Here's everything you need to know about how elections in Norway work, when the big day is, what may happen, and which key players to keep an eye on.

What you need to know about Norway's upcoming election
Here's our guide to the upcoming election. Photo by Arnaud Jaegers on Unsplash

When is the election in Norway? 

The 2021 election will be held on the 13th of September, and voters will elect Norway’s 169 parliamentary representatives. 

The nine political parties will also begin ramping up their election campaigns over the next few weeks as the election draws closer and fellesferie, Norway’s collective holiday period, comes to an end.

Who can vote in Norway? 

Unfortunately, for anyone hoping to hit the ballot box in September and have their say on who Norway’s next government should be, voting is restricted to Norwegian citizens. This does include dual citizens, however. 

On the bright side, for those looking to partake in democracy in Norway, permanent residents who have lived in the country consecutively for the past three years can participate in local elections. 

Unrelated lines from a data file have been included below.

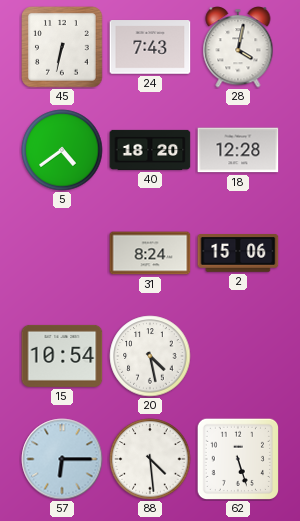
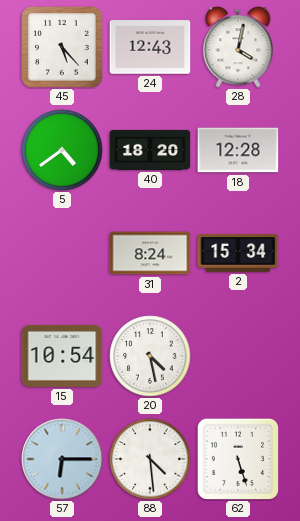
45: 6:32 -> 5:23
24: 7:43 -> 12:43
2: 15:06 -> 15:34
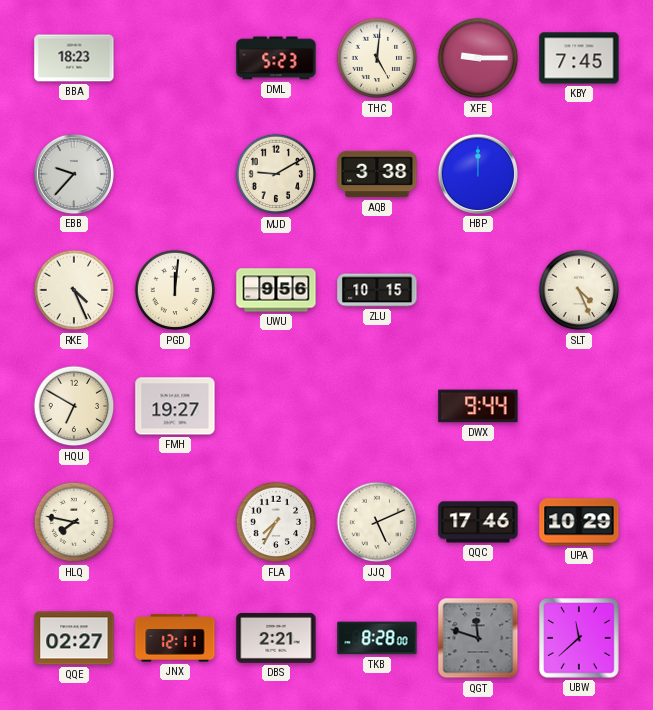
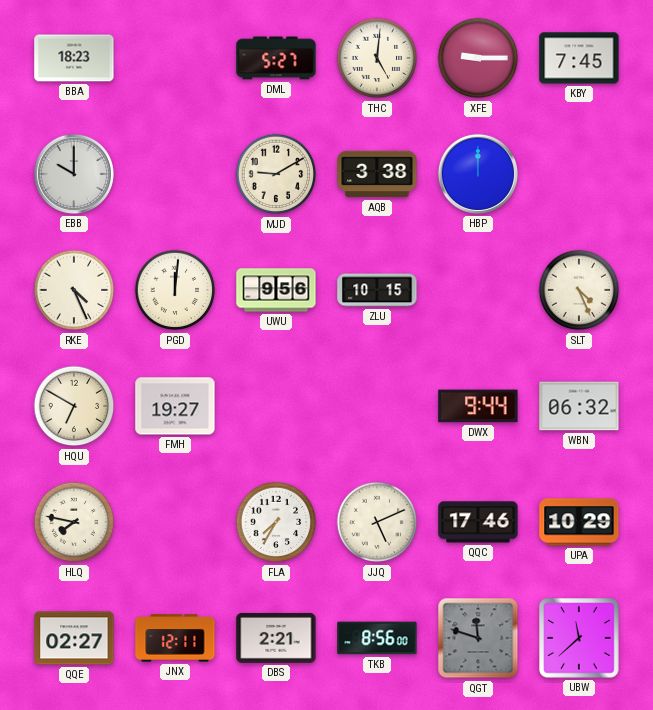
DML: 5:23 -> 5:27
EBB: 9:37 -> 10:00
WBN: none -> 06:32
TKB: 8:28 -> 8:56
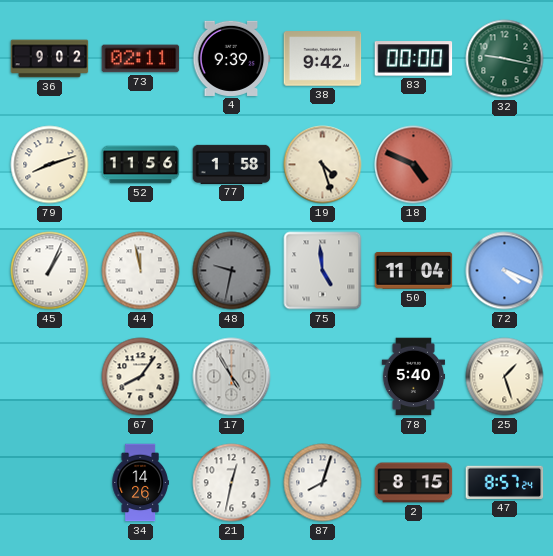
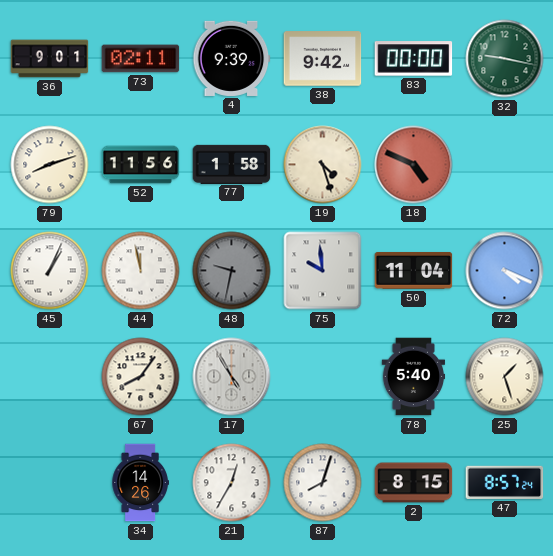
36: 9:02 -> 9:01
75: 4:59 -> 9:59
21: 12:32 -> 12:35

To vote in Norway you will also need to have turned 18 years old by the day of the election.

READ ALSO: Five advantages of getting Norwegian citizenship 

How do elections work in Norway? 

Norway’s parliament, Stortingnet, is comprised of 169 members. A majority in parliament is needed to form a government. All members are elected for a fixed four-year term, and there are no by-elections. There are also no provisions in place to hold snap elections in Norway.

The Norwegian Parliament is comprised of multi-seat constituencies, and candidates are elected to parliament using a form of proportional representation based on the Sainte-Laguë voting system. 

In practice, this means that parties are awarded seats based on the proportion of votes they receive, rather than a winner takes all system such as first-past-the-post used in the UK. 

The caveat to the Norwegian system is the sperregrensen, or levelling seats system. This rewards parties that do well nationwide but don’t win a massive proportion of seats outright.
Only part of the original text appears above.